“Where Do We Come From? What Are We? Where Are We Going?” Aside from being basic existentialist questions and a nod to the painting by French post-Impressionist artist Paul Gauguin, these are questions that every business, at some point, must ask itself. Larger in scope than just a logo, yet less in scope than a brand image, today’s word, corporate identity, deals with how a business presents and, indeed, differentiates itself from its competition in the eyes of the employees, investors, and customers.
For the term itself, corporate identity is a compound word consisting of corporate, from the Latin corporatus, meaning ‘to make or fashion (form) into a (singular) body’, and identity, from the Middle French identité, meaning ‘sameness or state of being the same’.
Though the definition of identity may seem misleading, since we often think of it in our own individualised terms, the term is actually identifying what particular groups with which we associate or share a commonality.
While the term achieved widespread acceptance in the 1960s, the idea of a shared visual identity – aside from simple branding or a maker’s mark – to denote a certain group can be traced back to at least Medieval times, if not further, depending on the criteria used.
The first recorded usage of the term to define a company’s public image comes from a 1830s United States Circuit Court Report, to fast forward to the mid 50s when, as reported by The New York Times, companies shifted their approach towards the concept that a company’s corporate identity should be managed, preserved and extended with the same care given to other assets.

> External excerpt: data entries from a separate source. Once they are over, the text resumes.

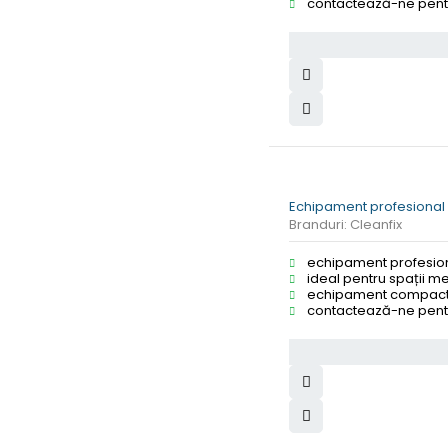
contactează-ne pentr
Echipament profesional c
Branduri:
Cleanfix
echipament profesional
ideal pentru spații med
echipament compact, e
contactează-ne pentr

Essentially, what gives a business its personality, and what makes people understand a specific company as being different, aside from just a logo? Below are some examples:
- The Times (UK), wishing for their paper to stand apart from others, commissioned a new font to be used in printing their publication in 1931, the result was, of course, Times New Roman.
- When dealing with a courier service – even if you don’t see a logo or even their truck – it’s easy to know you’re dealing with UPS from their all-brown uniforms.
- If you see a visual advertisement for a tech product that incorporates minimalist design and a lowercase “i” in from of the name, there’s a safe assumption that it’s an Apple
Although corporate identity doesn’t extend into brand reputation, which is where the actual interaction with consumers and investors occurs, a well-thought-out and implemented corporate identity can be the cohesive and unifying force that establishes a company’s reputation before there’s ever any interaction with the marketplace.